Tensor Operations

Having established what Tensors are, the next logical step is to understand how to manipulate them. TensorFlow provides a comprehensive suite of operations, many of which mirror NumPy functions but are optimized for GPU acceleration and automatic differentiation. These operations form the computational backbone of any machine learning model built with TensorFlow.

Basic Mathematical Operations

TensorFlow supports standard element-wise mathematical operations. If you have two tensors of the same shape, you can perform arithmetic directly.

import tensorflow as tf

# Create some tensors
a = tf.constant([[1.0, 2.0], [3.0, 4.0]])
b = tf.constant([[5.0, 6.0], [7.0, 8.0]])
c = tf.constant(2.0)

# Addition
print("Addition (a + b):\n", a + b)
# Alternative using TensorFlow function
print("Addition (tf.add(a, b)):\n", tf.add(a, b))

# Subtraction
print("Subtraction (b - a):\n", b - a)
print("Subtraction (tf.subtract(b, a)):\n", tf.subtract(b, a))

# Element-wise Multiplication
print("Element-wise Multiplication (a * b):\n", a * b)
print("Element-wise Multiplication (tf.multiply(a, b)):\n", tf.multiply(a, b))

# Element-wise Division
print("Element-wise Division (b / a):\n", b / a)
print("Element-wise Division (tf.divide(b, a)):\n", tf.divide(b, a))

# Operations with scalars
print("Scalar Multiplication (a * c):\n", a * c)
print("Scalar Addition (a + c):\n", a + c)

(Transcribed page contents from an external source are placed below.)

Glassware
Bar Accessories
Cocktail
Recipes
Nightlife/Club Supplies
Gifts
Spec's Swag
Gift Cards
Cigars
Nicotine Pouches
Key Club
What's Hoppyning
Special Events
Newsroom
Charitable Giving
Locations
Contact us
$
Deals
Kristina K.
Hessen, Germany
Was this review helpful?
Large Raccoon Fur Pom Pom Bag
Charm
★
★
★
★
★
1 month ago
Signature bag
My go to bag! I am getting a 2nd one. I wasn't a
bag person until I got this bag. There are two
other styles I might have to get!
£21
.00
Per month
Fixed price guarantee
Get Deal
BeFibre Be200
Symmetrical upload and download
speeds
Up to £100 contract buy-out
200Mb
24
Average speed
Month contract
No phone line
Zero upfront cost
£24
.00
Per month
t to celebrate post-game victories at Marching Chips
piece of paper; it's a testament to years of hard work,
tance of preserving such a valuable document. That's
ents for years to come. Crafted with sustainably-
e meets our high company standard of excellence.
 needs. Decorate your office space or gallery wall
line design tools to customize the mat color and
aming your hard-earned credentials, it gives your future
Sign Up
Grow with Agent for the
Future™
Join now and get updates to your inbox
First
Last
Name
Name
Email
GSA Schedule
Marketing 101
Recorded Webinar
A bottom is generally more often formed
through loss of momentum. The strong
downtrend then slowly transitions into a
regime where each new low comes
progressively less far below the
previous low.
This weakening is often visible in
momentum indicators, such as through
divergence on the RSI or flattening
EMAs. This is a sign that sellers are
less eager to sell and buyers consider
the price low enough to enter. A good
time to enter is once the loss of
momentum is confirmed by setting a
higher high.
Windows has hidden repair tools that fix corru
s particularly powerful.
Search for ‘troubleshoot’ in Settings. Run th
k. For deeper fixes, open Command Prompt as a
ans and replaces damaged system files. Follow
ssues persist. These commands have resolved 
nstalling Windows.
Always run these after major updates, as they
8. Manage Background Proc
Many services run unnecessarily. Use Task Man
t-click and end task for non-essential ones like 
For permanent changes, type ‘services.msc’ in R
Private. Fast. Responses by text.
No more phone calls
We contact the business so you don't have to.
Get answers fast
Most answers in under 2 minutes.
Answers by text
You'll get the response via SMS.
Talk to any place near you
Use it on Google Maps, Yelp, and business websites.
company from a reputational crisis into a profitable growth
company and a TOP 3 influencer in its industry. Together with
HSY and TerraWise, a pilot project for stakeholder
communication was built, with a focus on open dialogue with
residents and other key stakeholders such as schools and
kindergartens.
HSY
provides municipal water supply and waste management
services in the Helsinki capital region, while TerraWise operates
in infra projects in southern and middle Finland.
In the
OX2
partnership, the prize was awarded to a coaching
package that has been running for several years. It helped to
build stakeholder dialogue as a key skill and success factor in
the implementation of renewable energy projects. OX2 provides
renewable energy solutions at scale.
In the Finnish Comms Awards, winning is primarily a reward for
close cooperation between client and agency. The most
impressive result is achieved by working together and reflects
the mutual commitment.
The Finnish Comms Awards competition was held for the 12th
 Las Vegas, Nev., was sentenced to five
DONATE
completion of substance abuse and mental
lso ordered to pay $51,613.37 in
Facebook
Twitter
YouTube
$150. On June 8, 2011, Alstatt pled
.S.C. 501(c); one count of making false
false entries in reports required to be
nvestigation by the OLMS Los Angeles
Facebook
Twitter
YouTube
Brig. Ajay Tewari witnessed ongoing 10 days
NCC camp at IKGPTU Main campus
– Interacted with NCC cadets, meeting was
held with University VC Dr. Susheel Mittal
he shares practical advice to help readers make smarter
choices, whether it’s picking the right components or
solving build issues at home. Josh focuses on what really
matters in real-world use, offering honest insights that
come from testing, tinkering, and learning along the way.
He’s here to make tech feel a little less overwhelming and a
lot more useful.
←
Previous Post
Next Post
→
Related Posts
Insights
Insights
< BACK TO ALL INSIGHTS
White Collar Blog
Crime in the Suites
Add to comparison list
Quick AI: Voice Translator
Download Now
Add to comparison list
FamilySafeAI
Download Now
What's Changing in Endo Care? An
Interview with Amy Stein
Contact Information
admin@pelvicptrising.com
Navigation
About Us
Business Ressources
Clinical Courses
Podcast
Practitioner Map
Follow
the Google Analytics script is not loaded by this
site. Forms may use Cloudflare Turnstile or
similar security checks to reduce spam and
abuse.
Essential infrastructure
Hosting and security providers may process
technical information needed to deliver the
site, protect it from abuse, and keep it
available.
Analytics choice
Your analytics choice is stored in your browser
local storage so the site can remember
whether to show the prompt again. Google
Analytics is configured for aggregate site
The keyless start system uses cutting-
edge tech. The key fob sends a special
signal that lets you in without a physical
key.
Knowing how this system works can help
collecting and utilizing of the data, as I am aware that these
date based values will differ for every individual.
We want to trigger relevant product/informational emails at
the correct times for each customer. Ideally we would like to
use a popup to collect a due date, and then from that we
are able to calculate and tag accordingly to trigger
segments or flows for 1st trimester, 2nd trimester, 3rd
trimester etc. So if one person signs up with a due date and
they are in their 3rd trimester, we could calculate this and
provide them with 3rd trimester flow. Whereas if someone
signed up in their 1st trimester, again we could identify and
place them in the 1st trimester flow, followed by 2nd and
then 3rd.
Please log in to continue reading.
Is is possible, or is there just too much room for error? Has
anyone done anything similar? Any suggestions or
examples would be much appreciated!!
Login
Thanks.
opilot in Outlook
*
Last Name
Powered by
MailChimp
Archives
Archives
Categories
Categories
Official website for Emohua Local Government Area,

These operations are performed element by element. For example, in a + b, the element at position (0, 0) in the result is the sum of the elements at (0, 0) in a and b (1.0 + 5.0 = 6.0).

Broadcasting

What happens if you try to perform element-wise operations on tensors with different shapes? TensorFlow uses a concept called broadcasting, similar to NumPy. If certain rules are met, TensorFlow automatically "broadcasts" the smaller tensor to match the shape of the larger tensor during the operation.

The rules generally allow operations if, for each dimension (starting from the trailing dimensions):

1. The dimension sizes are equal, OR
2. One of the dimension sizes is 1.

import tensorflow as tf

# Example 1: Adding a scalar (shape ()) to a matrix (shape (2, 2))
matrix = tf.constant([[1.0, 2.0], [3.0, 4.0]])
scalar = tf.constant(10.0)
result = matrix + scalar # Scalar is broadcast to [[10.0, 10.0], [10.0, 10.0]]
print("Matrix + Scalar:\n", result)

# Example 2: Adding a vector (shape (3,)) to a matrix (shape (2, 3))
matrix = tf.constant([[1, 2, 3], [4, 5, 6]]) # Shape (2, 3)
vector = tf.constant([10, 20, 30])          # Shape (3,)
result = matrix + vector # Vector is broadcast across rows
# vector becomes [[10, 20, 30], [10, 20, 30]]
print("Matrix + Vector:\n", result)

# Example 3: Adding a column vector (shape (2, 1)) to a matrix (shape (2, 3))
matrix = tf.constant([[1, 2, 3], [4, 5, 6]])       # Shape (2, 3)
col_vector = tf.constant([[10], [20]])             # Shape (2, 1)
result = matrix + col_vector # Column vector is broadcast across columns
# col_vector becomes [[10, 10, 10], [20, 20, 20]]
print("Matrix + Column Vector:\n", result)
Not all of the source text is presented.